Work to complete ▸ Pictures aside, return all of the records exactly as they stand.

(Transcribed page contents)
══════

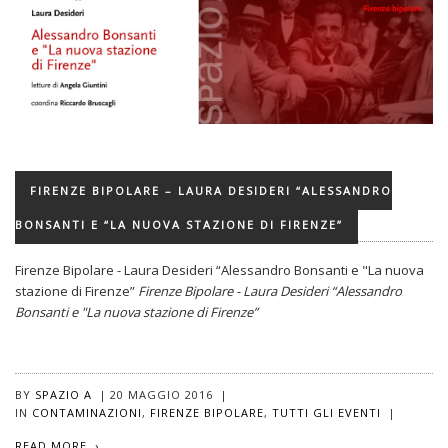
FIRENZE BIPOLARE – LAURA DESIDERI “ALESSANDRO
BONSANTI E “LA NUOVA STAZIONE DI FIRENZE”
Firenze Bipolare - Laura Desideri “Alessandro Bonsanti e "La nuova
stazione di Firenze”
Firenze Bipolare - Laura Desideri “Alessandro
Bonsanti e "La nuova stazione di Firenze”
BY
SPAZIO A
|
20 MAGGIO 2016
|
IN
CONTAMINAZIONI
,
FIRENZE BIPOLARE
,
TUTTI GLI EVENTI
|
READ MORE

══════

Answer box ▸
FIRENZE BIPOLARE – LAURA DESIDERI “ALESSANDRO
BONSANTI E “LA NUOVA STAZIONE DI FIRENZE”
Firenze Bipolare - Laura Desideri “Alessandro Bonsanti e "La nuova
stazione di Firenze”
Firenze Bipolare - Laura Desideri “Alessandro
Bonsanti e "La nuova stazione di Firenze”
BY
SPAZIO A
|
20 MAGGIO 2016
|
IN
CONTAMINAZIONI
,
FIRENZE BIPOLARE
,
TUTTI GLI EVENTI
|
READ MORE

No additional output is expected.